* _WHAT TO WORK ON_:
Your output should be everything below from the line containing "potiče vas da" down to the line containing "Sonderzeichen-Kodierung", both ends included, copied exactly, with pictures left out.

Content starts

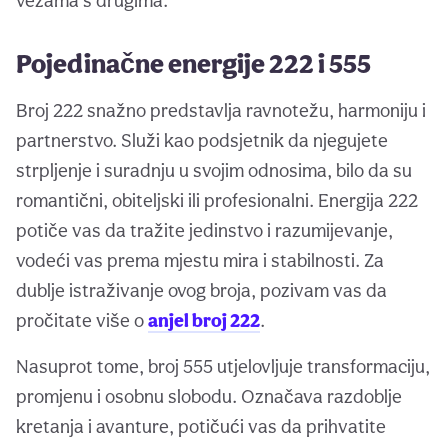
vezama s drugima.
Pojedinačne energije 222 i 555
Broj 222 snažno predstavlja ravnotežu, harmoniju i
partnerstvo. Služi kao podsjetnik da njegujete
strpljenje i suradnju u svojim odnosima, bilo da su
romantični, obiteljski ili profesionalni. Energija 222
potiče vas da tražite jedinstvo i razumijevanje,
vodeći vas prema mjestu mira i stabilnosti. Za
dublje istraživanje ovog broja, pozivam vas da
pročitate više o
anjel broj 222
.
Nasuprot tome, broj 555 utjelovljuje transformaciju,
promjenu i osobnu slobodu. Označava razdoblje
kretanja i avanture, potičući vas da prihvatite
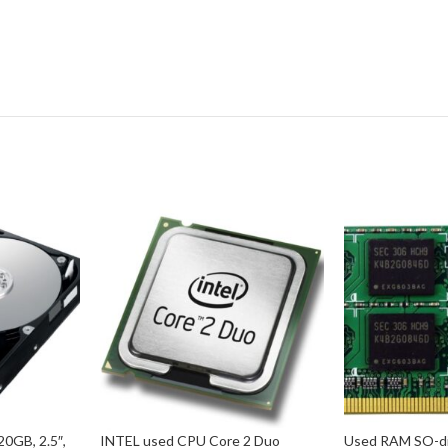
0GB, 2.5″,
INTEL used CPU Core 2 Duo
Used RAM SO-di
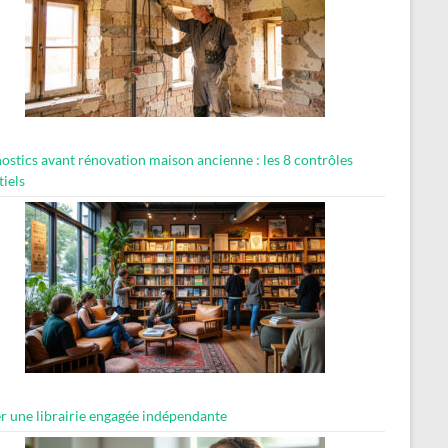
ostics avant rénovation maison ancienne : les 8 contrôles
tiels
er une librairie engagée indépendante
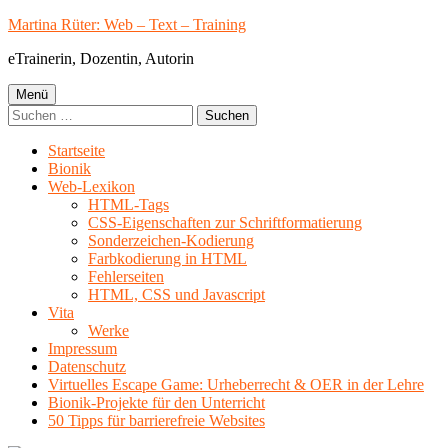
Springe
Martina Rüter: Web – Text – Training
zum
eTrainerin, Dozentin, Autorin
Inhalt
Primäres
Menü
Suchen
Menü
nach:
Startseite
Bionik
Web-Lexikon
HTML-Tags
CSS-Eigenschaften zur Schriftformatierung
Sonderzeichen-Kodierung
Farbkodierung in HTML
Fehlerseiten
HTML, CSS und Javascript
Vita
Werke
Impressum
Datenschutz
Virtuelles Escape Game: Urheberrecht & OER in der Lehre
Bionik-Projekte für den Unterricht
50 Tipps für barrierefreie Websites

Content ends

* _EXERCISE OUTPUT_:
potiče vas da tražite jedinstvo i razumijevanje,
vodeći vas prema mjestu mira i stabilnosti. Za
dublje istraživanje ovog broja, pozivam vas da
pročitate više o
anjel broj 222
.
Nasuprot tome, broj 555 utjelovljuje transformaciju,
promjenu i osobnu slobodu. Označava razdoblje
kretanja i avanture, potičući vas da prihvatite
0GB, 2.5″,
INTEL used CPU Core 2 Duo
Used RAM SO-di
ostics avant rénovation maison ancienne : les 8 contrôles
tiels
er une librairie engagée indépendante
Springe
Martina Rüter: Web – Text – Training
zum
eTrainerin, Dozentin, Autorin
Inhalt
Primäres
Menü
Suchen
Menü
nach:
Startseite
Bionik
Web-Lexikon
HTML-Tags
CSS-Eigenschaften zur Schriftformatierung
Sonderzeichen-Kodierung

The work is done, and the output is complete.